Okay, so here’s part three in my I-broke-my-chair-and-now-I’m-trying-to-fix-it saga.  To catch up:

Part 1
Part 2

So, second attempt failed, but not completely.  The glue held together on the outside, but not so much on the inside.  This means that there was a stretchy sheath around the pieces that mostly held it together, but it was weakening and probably wouldn’t have lasted long. Future attempts might involve me buying a different type of adhesive that isn’t quite so flexible, but my tube of adhesive is almost finished as it is, so when it’s gone that will definitely be my next step.

Here’s attempt number three, which will be in two parts.  Today, I’m laying the groundwork with vertical rubber band stripping that will (hopefully) be enough to pull the pieces together where the glue wasn’t strong enough.  Like so:


It’s hard to tell because the rubber bands and twist ties are both green, but there are two strips of rubber band going around both sides of the hinge-y part, and twist ties to hold them in place and give a little bit of pressure to help seal it.

Part two will begin when it’s cured, and there will be horizontal rubber bands going the other way.  Hopefully the multi-directional rubber band lattice will be enough to counter forces in all directions. At that point, if there are signs that it will hold permanently, the whole thing will get a nice black sharpie job to match and then another layer of sealant to prevent catching and peeling.

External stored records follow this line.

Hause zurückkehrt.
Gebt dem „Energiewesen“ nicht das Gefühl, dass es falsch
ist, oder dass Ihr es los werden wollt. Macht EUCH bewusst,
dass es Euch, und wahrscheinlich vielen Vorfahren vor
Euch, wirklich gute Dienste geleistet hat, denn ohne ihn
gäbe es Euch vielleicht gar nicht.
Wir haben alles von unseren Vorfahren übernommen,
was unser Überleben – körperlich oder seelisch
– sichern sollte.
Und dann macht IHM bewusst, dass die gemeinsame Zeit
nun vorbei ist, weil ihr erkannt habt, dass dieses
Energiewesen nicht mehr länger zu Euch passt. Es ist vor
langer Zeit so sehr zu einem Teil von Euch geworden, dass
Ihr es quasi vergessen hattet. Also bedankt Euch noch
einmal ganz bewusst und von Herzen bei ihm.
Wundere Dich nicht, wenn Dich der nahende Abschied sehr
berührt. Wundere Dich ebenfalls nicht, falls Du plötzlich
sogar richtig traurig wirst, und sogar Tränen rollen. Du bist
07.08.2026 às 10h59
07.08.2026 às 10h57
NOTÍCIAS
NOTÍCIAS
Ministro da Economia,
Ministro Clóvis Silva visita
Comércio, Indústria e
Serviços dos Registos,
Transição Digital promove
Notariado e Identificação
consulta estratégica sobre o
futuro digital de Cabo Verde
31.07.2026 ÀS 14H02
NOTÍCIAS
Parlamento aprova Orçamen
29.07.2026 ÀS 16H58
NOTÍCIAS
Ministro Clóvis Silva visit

I’m growing less and less optimistic.  My plan for surrender will be to order a replacement arm from the company, no doubt at my expense because the instructions warned about putting too much pressure on it, which is precisely what I did. Right now, my escapades are costing me nothing, because I’ve been using only those tools I already had on hand.

I Am Not MacGyver

In my previous post, I detailed my plan to fix my broken desk chair with twist-ties, tape and some adhesive.  Unfortunately, my setup was a little too tight, and it basically squeeze out all the adhesive before it set, leaving just enough to make little spider-web-y tendrils between the pieces.  Fortunately, the stuff is easy to get off an I can do this as many times as necessary until it finally cures with enough adhesive to stay. I’m less optimistic with this attempt, and have concluded that I am definitely not MacGyver. Here’s the skinny:

Attempt 1: FAILURE


Attempt 2: In Progress

Closeup for inspection:
***Disclaimer: Cat toy not intended for scale reference.***

As you can see, we’ve got bubble wrap trying to hold the two pieces together in a forward/left-erly direction, with a nice coating of the adhesive around it to give it a bit of extra hold.

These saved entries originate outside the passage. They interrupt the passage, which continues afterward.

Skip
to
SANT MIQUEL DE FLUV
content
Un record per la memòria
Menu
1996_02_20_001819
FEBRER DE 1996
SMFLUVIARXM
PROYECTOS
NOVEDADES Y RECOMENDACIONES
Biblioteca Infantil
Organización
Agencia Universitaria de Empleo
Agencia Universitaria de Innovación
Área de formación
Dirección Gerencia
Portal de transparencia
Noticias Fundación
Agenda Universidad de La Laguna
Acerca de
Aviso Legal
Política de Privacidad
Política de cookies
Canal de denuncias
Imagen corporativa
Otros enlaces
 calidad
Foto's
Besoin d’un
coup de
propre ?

I’ll give you another update within the next day or two to announce whether it works or whether there will be a third post in my 165-part series on the repair of my chair. I’ve got a few more ideas before we resort to desperation tactics involving power tools.

(If this was made of wood, I’d be golden.  Metal plate, couple of screws, maybe some wood glue and we’re done. But noooo. It has to be plastic.)

Sorry for the long absence!

Hey, all.  Sorry for the long absence.  I wish I had some new content for you, but the reason I haven’t posted was a combination of Christmas break and being super busy with work and my personal projects.  So instead… STORY TIME!

I got an awesome present for Christmas: an attachment for my desk chair with a keyboard tray and built in mouse-pad. Sweet! Check it out:


***Note: NOT me. Lame stock picture of it found on Google.***

Unfortunately, yesterday I BROKE this fine piece of equipment by putting too much weight on it while standing up.  But lo! I have Gorilla Glue! I can glue it back together!  Unfortunately, I don’t have a vice clamp and the break is in such a place that it has to be glued back together on the chair itself or I won’t be able to get the foldable armrest/mouse pad back on.  (Also, I couldn’t get it off in the first place). It’s a very snug fit, so much so that even just to get the pieces to line up again, you have to put significant pressure on it from awkward angles. Some people might balk at this challenge, but not me.



Post-it notes for forward thrust, twist-ties for sideways/diagonal thrust, mechanical pencil for a tourniquet dealie, and Scotch tape to prevent slippage.